KNeighborsClassifier(n_neighbors=8)

In [31]:
predict = knn.predict([[5, 1.9, 1, 0.2]])
print(predict)

[0]


In [34]:
print(iris['target_names'][predict])


['setosa']


# B. Loading a Dataset and exploring it

### Step 1
Import the modules needed to explore the data

In [36]:
import pandas as pd
import numpy as np
import seaborn as sns
import matplotlib.pyplot as plt


### Step 2
Import `auto_mpg.csv` dataset using pandas'`read_csv` function. Print the first three samples from your dataset, print the index range of the observations, and print the column names of your dataset

In [37]:
auto_data = pd.read_csv('auto_mpg.csv')
auto_data.head(3)

Unnamed: 0,mpg,cylinders,displacement,horsepower,weight,acceleration,model year,origin,car name
0,18.0,8,307.0,130.0,3504,12.0,70,1,chevrolet chevelle malibu
1,15.0,8,350.0,165.0,3693,11.5,70,1,buick skylark 320
2,18.0,8,318.0,150.0,3436,11.0,70,1,plymouth satellite


In [43]:
print('Index range: ', auto_data.index)
print('Column names: ', auto_data.columns)
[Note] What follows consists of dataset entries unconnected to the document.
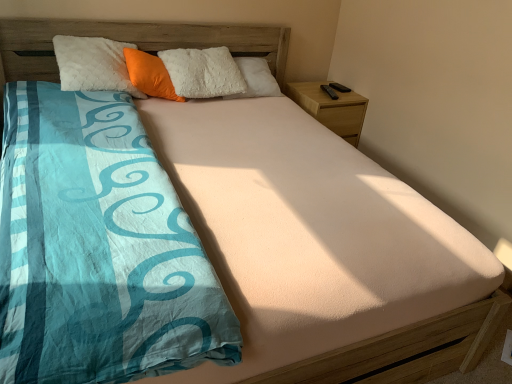 Where is `wooden nightstand at right`? Image resolution: width=512 pixels, height=384 pixels. wooden nightstand at right is located at coordinates (331, 108).

What do you see at coordinates (331, 108) in the screenshot? I see `wooden nightstand at right` at bounding box center [331, 108].

The height and width of the screenshot is (384, 512). What are the coordinates of `orange plush pillow at upper center` in the screenshot? It's located at (150, 75).

The height and width of the screenshot is (384, 512). Describe the element at coordinates (150, 75) in the screenshot. I see `orange plush pillow at upper center` at that location.

Measure the distance between point (149,55) and camera.

A distance of 2.46 meters exists between point (149,55) and camera.

The height and width of the screenshot is (384, 512). Identify the location of wooden nightstand at right. (331, 108).

Does wooden nightstand at right appear on the left side of orange plush pillow at upper center?

In fact, wooden nightstand at right is to the right of orange plush pillow at upper center.

Is wooden nightstand at right in front of or behind orange plush pillow at upper center in the image?

Clearly, wooden nightstand at right is behind orange plush pillow at upper center.

Which point is more forward, (357, 102) or (160, 76)?

Point (160, 76)

From the image's perspective, is wooden nightstand at right below orange plush pillow at upper center?

Yes.

From a real-world perspective, is wooden nightstand at right positioned over orange plush pillow at upper center based on gravity?

No, from a real-world perspective, wooden nightstand at right is not over orange plush pillow at upper center

Considering the relative sizes of wooden nightstand at right and orange plush pillow at upper center in the image provided, is wooden nightstand at right wider than orange plush pillow at upper center?

Indeed, wooden nightstand at right has a greater width compared to orange plush pillow at upper center.

Considering the relative sizes of wooden nightstand at right and orange plush pillow at upper center in the image provided, is wooden nightstand at right taller than orange plush pillow at upper center?

Yes.

Considering the sizes of objects wooden nightstand at right and orange plush pillow at upper center in the image provided, who is smaller, wooden nightstand at right or orange plush pillow at upper center?

With smaller size is orange plush pillow at upper center.

Do you think wooden nightstand at right is within orange plush pillow at upper center, or outside of it?

The correct answer is: outside.

Is wooden nightstand at right far from orange plush pillow at upper center?

No.

Could you tell me if wooden nightstand at right is turned towards orange plush pillow at upper center?

No.

Where is `pillow above the wooden nightstand at right (from a real-world perspective)`? The height and width of the screenshot is (384, 512). pillow above the wooden nightstand at right (from a real-world perspective) is located at coordinates (150, 75).

Is orange plush pillow at upper center at the left side of wooden nightstand at right?

Indeed, orange plush pillow at upper center is positioned on the left side of wooden nightstand at right.

Who is more distant, orange plush pillow at upper center or wooden nightstand at right?

wooden nightstand at right is further away from the camera.

Is point (139, 55) positioned in front of point (330, 99)?

That is True.

From the image's perspective, is orange plush pillow at upper center under wooden nightstand at right?

Incorrect, from the image's perspective, orange plush pillow at upper center is higher than wooden nightstand at right.

From a real-world perspective, which is physically below, orange plush pillow at upper center or wooden nightstand at right?

wooden nightstand at right is physically lower.

Which object is wider, orange plush pillow at upper center or wooden nightstand at right?

wooden nightstand at right.

Can you confirm if orange plush pillow at upper center is taller than wooden nightstand at right?

No, orange plush pillow at upper center is not taller than wooden nightstand at right.

Between orange plush pillow at upper center and wooden nightstand at right, which one has larger size?

wooden nightstand at right is bigger.

Could wooden nightstand at right be considered to be inside orange plush pillow at upper center?

That's incorrect, wooden nightstand at right is not inside orange plush pillow at upper center.

Are orange plush pillow at upper center and wooden nightstand at right far apart?

No.

Is orange plush pillow at upper center oriented towards wooden nightstand at right?

No, orange plush pillow at upper center is not turned towards wooden nightstand at right.

Can you tell me how much orange plush pillow at upper center and wooden nightstand at right differ in facing direction?

53.3 degrees.

At what (x,y) coordinates should I click in order to perform the action: click on nightstand on the right of orange plush pillow at upper center. Please return your answer as a coordinate pair (x, y). The image size is (512, 384). Looking at the image, I should click on (331, 108).

Where is `pillow above the wooden nightstand at right (from a real-world perspective)`? This screenshot has width=512, height=384. pillow above the wooden nightstand at right (from a real-world perspective) is located at coordinates (150, 75).

At what (x,y) coordinates should I click in order to perform the action: click on nightstand lying behind the orange plush pillow at upper center. Please return your answer as a coordinate pair (x, y). Image resolution: width=512 pixels, height=384 pixels. Looking at the image, I should click on (331, 108). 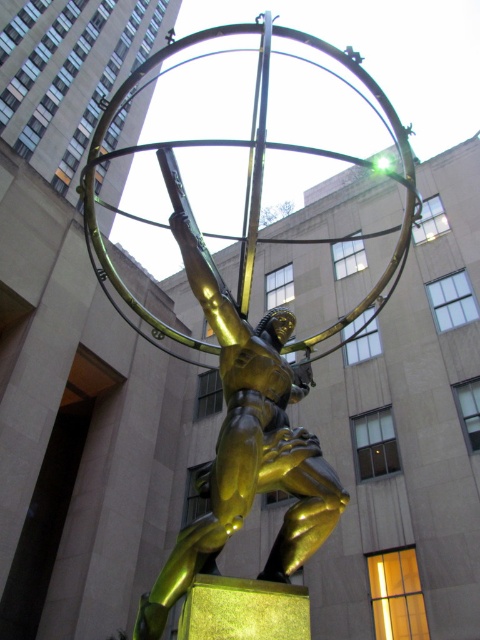 Is shiny gold statue at center shorter than gold polished statue at center?

Incorrect, shiny gold statue at center's height does not fall short of gold polished statue at center's.

Does shiny gold statue at center appear on the right side of gold polished statue at center?

Yes, shiny gold statue at center is to the right of gold polished statue at center.

Is point (140, 333) positioned behind point (309, 371)?

Yes, it is.

This screenshot has height=640, width=480. What are the coordinates of `shiny gold statue at center` in the screenshot? It's located at (248, 340). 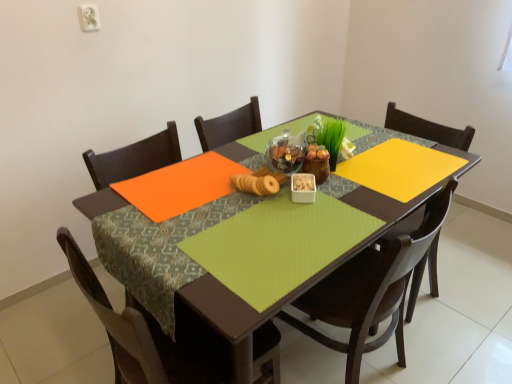 Find the location of a particular element. The image size is (512, 384). vacant space in front of white plastic container at center is located at coordinates (309, 225). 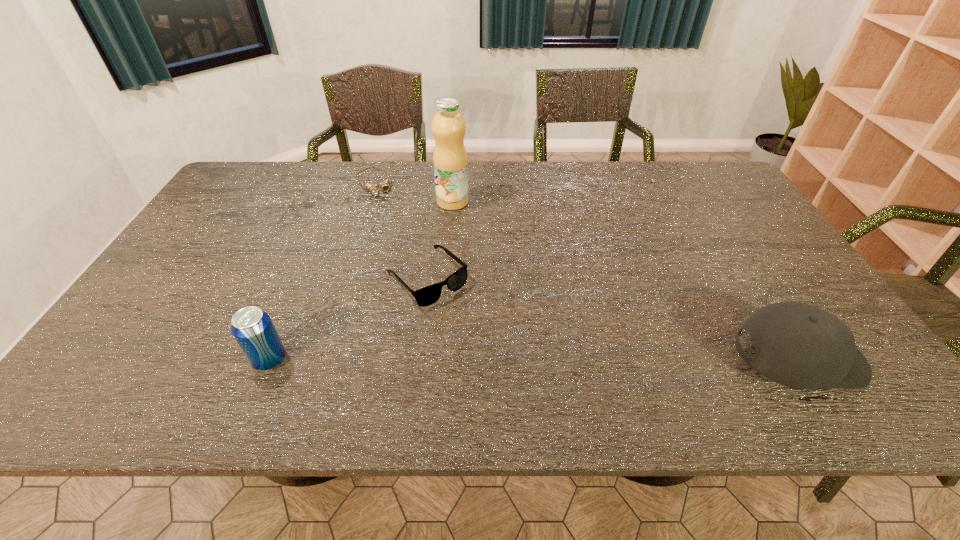 The height and width of the screenshot is (540, 960). I want to click on baseball cap that is at the near edge, so click(797, 345).

Locate an element on the screen. The width and height of the screenshot is (960, 540). object that is at the right edge is located at coordinates (797, 345).

Locate an element on the screen. This screenshot has width=960, height=540. object that is at the near right corner is located at coordinates (797, 345).

The width and height of the screenshot is (960, 540). In the image, there is a desktop. Find the location of `vacant region at the far edge`. vacant region at the far edge is located at coordinates (610, 181).

You are a GUI agent. You are given a task and a screenshot of the screen. Output one action in this format:
    pyautogui.click(x=<x>, y=<y>)
    Task: Click on the vacant area at the near edge
    
    Given the screenshot: What is the action you would take?
    pyautogui.click(x=355, y=354)

Find the location of `vacant area at the left edge`. vacant area at the left edge is located at coordinates (180, 308).

I want to click on free space at the right edge of the desktop, so click(770, 275).

This screenshot has width=960, height=540. I want to click on vacant space at the far left corner, so point(230,192).

Locate an element on the screen. This screenshot has width=960, height=540. free space at the far right corner is located at coordinates (683, 167).

The image size is (960, 540). In order to click on blank region between the beer can and the fruit juice in this screenshot , I will do `click(361, 281)`. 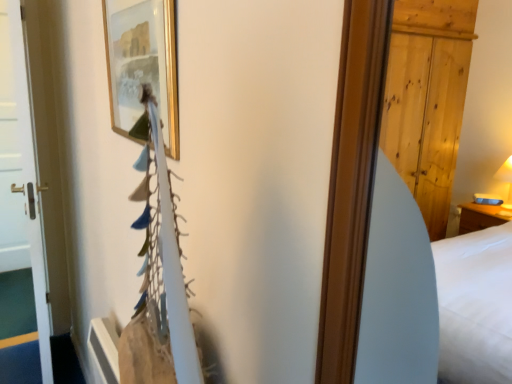 Locate an element on the screen. This screenshot has width=512, height=384. gold/gilded picture frame at upper center is located at coordinates (142, 66).

What do you see at coordinates (142, 66) in the screenshot? Image resolution: width=512 pixels, height=384 pixels. I see `gold/gilded picture frame at upper center` at bounding box center [142, 66].

What do you see at coordinates (20, 174) in the screenshot? I see `white glossy door at left` at bounding box center [20, 174].

At what (x,y) coordinates should I click in order to perform the action: click on white glossy door at left. Please return your answer as a coordinate pair (x, y). Image resolution: width=512 pixels, height=384 pixels. Looking at the image, I should click on (20, 174).

Where is `gold/gilded picture frame at upper center`? This screenshot has width=512, height=384. gold/gilded picture frame at upper center is located at coordinates (142, 66).

Is gold/gilded picture frame at upper center to the right of white glossy door at left from the viewer's perspective?

Yes, gold/gilded picture frame at upper center is to the right of white glossy door at left.

Which is behind, gold/gilded picture frame at upper center or white glossy door at left?

Positioned behind is white glossy door at left.

Which point is more distant from viewer, (109,77) or (13,234)?

The point (13,234) is behind.

Consider the image. From the image's perspective, between gold/gilded picture frame at upper center and white glossy door at left, which one is located above?

gold/gilded picture frame at upper center, from the image's perspective.

From a real-world perspective, which object rests below the other?

From a 3D spatial view, white glossy door at left is below.

Which of these two, gold/gilded picture frame at upper center or white glossy door at left, is thinner?

gold/gilded picture frame at upper center.

From the picture: Who is shorter, gold/gilded picture frame at upper center or white glossy door at left?

Standing shorter between the two is gold/gilded picture frame at upper center.

In the scene shown: Which of these two, gold/gilded picture frame at upper center or white glossy door at left, is smaller?

Smaller between the two is gold/gilded picture frame at upper center.

Is white glossy door at left completely or partially inside gold/gilded picture frame at upper center?

No.

Is gold/gilded picture frame at upper center directly adjacent to white glossy door at left?

No, gold/gilded picture frame at upper center is not next to white glossy door at left.

Is gold/gilded picture frame at upper center positioned with its back to white glossy door at left?

No, gold/gilded picture frame at upper center is not facing away from white glossy door at left.

Looking at this image, can you tell me how much gold/gilded picture frame at upper center and white glossy door at left differ in facing direction?

3.01 degrees.

Find the location of `picture frame on the right of white glossy door at left`. picture frame on the right of white glossy door at left is located at coordinates (142, 66).

Does white glossy door at left appear on the right side of gold/gilded picture frame at upper center?

Incorrect, white glossy door at left is not on the right side of gold/gilded picture frame at upper center.

Which object is more forward, white glossy door at left or gold/gilded picture frame at upper center?

Positioned in front is gold/gilded picture frame at upper center.

Between point (35, 296) and point (129, 94), which one is positioned behind?

Positioned behind is point (35, 296).

From the image's perspective, between white glossy door at left and gold/gilded picture frame at upper center, who is located below?

white glossy door at left is shown below in the image.

From a real-world perspective, which object rests below the other?

white glossy door at left is physically lower.

Which object is wider, white glossy door at left or gold/gilded picture frame at upper center?

white glossy door at left is wider.

Is white glossy door at left taller than gold/gilded picture frame at upper center?

Yes, white glossy door at left is taller than gold/gilded picture frame at upper center.

In the scene shown: Between white glossy door at left and gold/gilded picture frame at upper center, which one has larger size?

white glossy door at left.

Is white glossy door at left not within gold/gilded picture frame at upper center?

Absolutely, white glossy door at left is external to gold/gilded picture frame at upper center.

Is white glossy door at left in contact with gold/gilded picture frame at upper center?

No.

Does white glossy door at left turn towards gold/gilded picture frame at upper center?

No, white glossy door at left is not turned towards gold/gilded picture frame at upper center.

From the picture: Can you tell me how much white glossy door at left and gold/gilded picture frame at upper center differ in facing direction?

The angle between the facing direction of white glossy door at left and the facing direction of gold/gilded picture frame at upper center is 3.01 degrees.

At what (x,y) coordinates should I click in order to perform the action: click on door that appears on the left of gold/gilded picture frame at upper center. Please return your answer as a coordinate pair (x, y). The image size is (512, 384). Looking at the image, I should click on tap(20, 174).

The height and width of the screenshot is (384, 512). Identify the location of door behind the gold/gilded picture frame at upper center. (20, 174).

Locate an element on the screen. picture frame on the right of white glossy door at left is located at coordinates (142, 66). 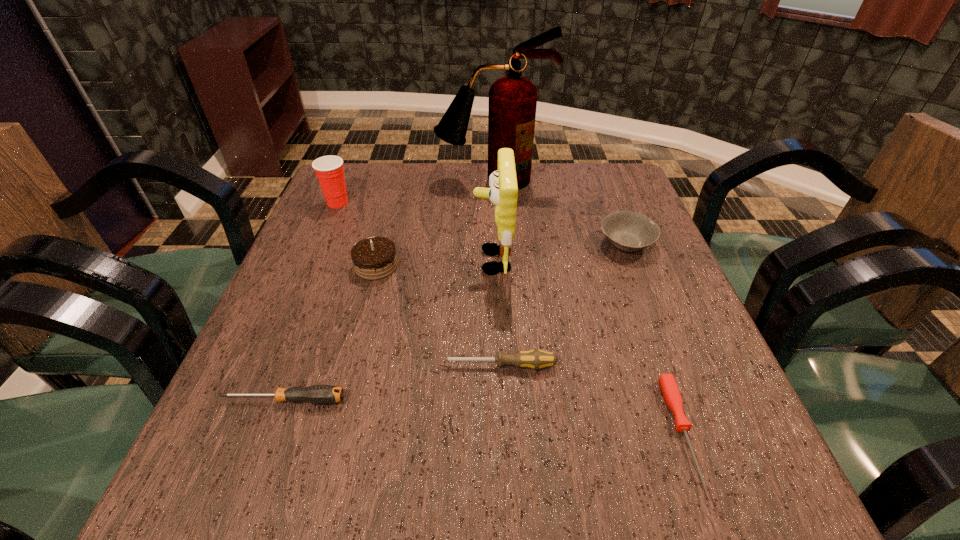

Index range:  RangeIndex(start=0, stop=398, step=1)
Column names:  Index(['mpg', 'cylinders', 'displacement', 'horsepower', 'weight',
       'acceleration', 'model year', 'origin', 'car name'],
      dtype='object')


In [45]:
auto_data.shape

(398, 9)

### Step 3
Assign `mpg` column as output and name it as `y` and the rest of the data as the features and assign it to `X`. Print the shape of X.

In [44]:
y = auto_data['mpg']
X = auto_data.drop(['mpg'], axis=1)
X.shape

(398, 8)

### Step 4
Bonus: Check the dataset if there are any missing values in any of the columns using `isnull().any()` functions.

### Step 5
Check the data types of each feature. Which columns are continuous and which are categorical?

### Step 6
Look at the unique elements of horsepower

### Step 7
Let's describe data since everything looks in order. 
- See the statistical details of the dataset using `describe` and `info` methods.

### Step 8
Let's specifically look at the description of the mpg feature

### Step 9
Visualize the distribution of the features of the data using `hist` method, use `bins=20`. 

### Step 10
BONUS: Visualize the relationships between these data points. 

- Create a function to scale your dataset by using the formula $b=\frac{x-min}{max-min}$. 
- Using this function, scale `displacement`, `horsepower`, `acceleration`, weight`, and `mpg`.
- Create a boxplot of `mpg` for different `origin` values before and after scaling.